Quem caracteriza o rosto da Igreja Católica são as religiosas e os religiosos. São quase um milhão no mundo. Mas, na Europa e na América do Norte, a maioria dos conventos em breve estarão vazios.

A reportagem é de Christian Modehn, publicada no sítio Publik-forum.de, 27-03-2015. A tradução é de Moisés Sbardelotto.

O Papa Francisco declarou 2015 como o "ano das ordens religiosas". Na Alemanha, são propostos dias de portas abertas, fins de semana de reflexão e cursos espirituais. Um congresso público sobre a vida religiosa em Berlim, em maio, deveria oferecer uma constatação crítica da situação atual. Mas o congresso foi cancelado repentinamente pela Zentrale der Deutschen Ordenoberen.

"Tem-se o medo de que haverá muita exposição política, especialmente sobre o problema da migração para a Europa. Depois, há a preocupação de que se possa chegar a conflitos entre a hierarquia e os religiosos", afirma o padre Ulrich Engel, dominicano, professor em institutos superiores e, desde sempre, um espírito crítico.

Muitos religiosos são pessoas exemplares quando defendem os direitos humanos e tomam posição em favor de uma teologia crítica. Mas muitos conventos na Europa e na América do Norte já são praticamente lares de repouso para religiosos idosos. Em 2013, formaram-se na Alemanha 62 noviças na sua congregação feminina. Há 60 anos, as noviças eram 3.500.

A idade média dos jesuítas nas províncias de língua alemã é de 65 anos. As outras ordens têm uma média de idade ainda maior.

Para poder fazer com que os mosteiros funcionem, muitas ordens fazem ir à Europa os membros da Índia ou das Filipinas. Os agostinianos, nos últimos 20 anos, abriram mão de 11 conventos e fundaram um único novo.

Ulrich Engel sintetiza o clima: "A situação parece sem esperança, e o tempo das ordens religiosas parece superado no nosso país. Ou, ao menos, é o que as estatísticas levam a pensar".

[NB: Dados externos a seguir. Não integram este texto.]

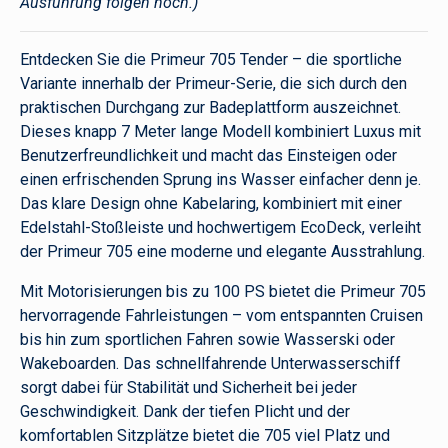
Ausführung folgen noch.)
Entdecken Sie die Primeur 705 Tender – die sportliche
Variante innerhalb der Primeur-Serie, die sich durch den
praktischen Durchgang zur Badeplattform auszeichnet.
Dieses knapp 7 Meter lange Modell kombiniert Luxus mit
Benutzerfreundlichkeit und macht das Einsteigen oder
einen erfrischenden Sprung ins Wasser einfacher denn je.
Das klare Design ohne Kabelaring, kombiniert mit einer
Edelstahl-Stoßleiste und hochwertigem EcoDeck, verleiht
der Primeur 705 eine moderne und elegante Ausstrahlung.
Mit Motorisierungen bis zu 100 PS bietet die Primeur 705
hervorragende Fahrleistungen – vom entspannten Cruisen
bis hin zum sportlichen Fahren sowie Wasserski oder
Wakeboarden. Das schnellfahrende Unterwasserschiff
sorgt dabei für Stabilität und Sicherheit bei jeder
Geschwindigkeit. Dank der tiefen Plicht und der
komfortablen Sitzplätze bietet die 705 viel Platz und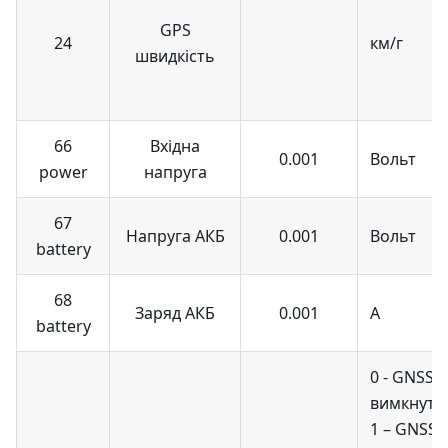
GPS
24
км/г
швидкість
66
Вхідна
0.001
Вольт
power
напруга
67
Напруга АКБ
0.001
Вольт
battery
68
Заряд АКБ
0.001
А
battery
0 - GNSS
вимкнуто
1 – GNSS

Há muitas razões para o desaparecimento das ordens clássicas: a secularização, o consumismo, a crescente distância da Igreja. É fundamental o desconforto em relação aos três votos das congregações: castidade, obediência e pobreza.

Sobre o voto de castidade, debateu-se fortemente desde que se tornaram conhecidos os escândalos de abuso sexual nas escolas das congregações. O problema sobre o qual é difícil discutir é o seguinte: um homem na casa dos 30 anos ou uma mulher de 25 anos podem jurar que irão viver "para sempre" em castidade, isto é, sem erotismo e sexualidade? A quase total ausência de novas adesões é uma resposta.

O voto de obediência parece hoje bastante inócuo. Na falta de pessoal, cada membro da ordem pode escolher hoje o trabalho que lhe agrada e no qual mais se adapta. Se o superior de uma ordem impõe que um membro realize um determinado trabalho, "o indivíduo é bastante livre para aceitar totalmente, ou em parte, ou até mesmo a recusar", afirma o padre dominicano Thomas Eggensperger. A obediência se transforma em uma espécie de "livre escolha".

Para a opinião pública, a irritação surge em relação ao voto de pobreza. Sobre a questão do dinheiro, as ordens religiosas se calam ainda mais do que as dioceses ou o Vaticano. Elas não estão prontas para declarar com precisão o montante do patrimônio de uma província ou de um convento individual.

Arnulf Salmen, da Zentrale der Deutschen Ordensoberen, tenta motivar essa atitude: "As comunidades religiosas não recebem dinheiro dos impostos da Igreja e devem se encarregar da sua manutenção, do sustento dos religiosos idosos e do financiamento dos seus projetos sociais e pastorais. A conferência dos superiores das ordens não tem conhecimento dos orçamentos dos seus membros".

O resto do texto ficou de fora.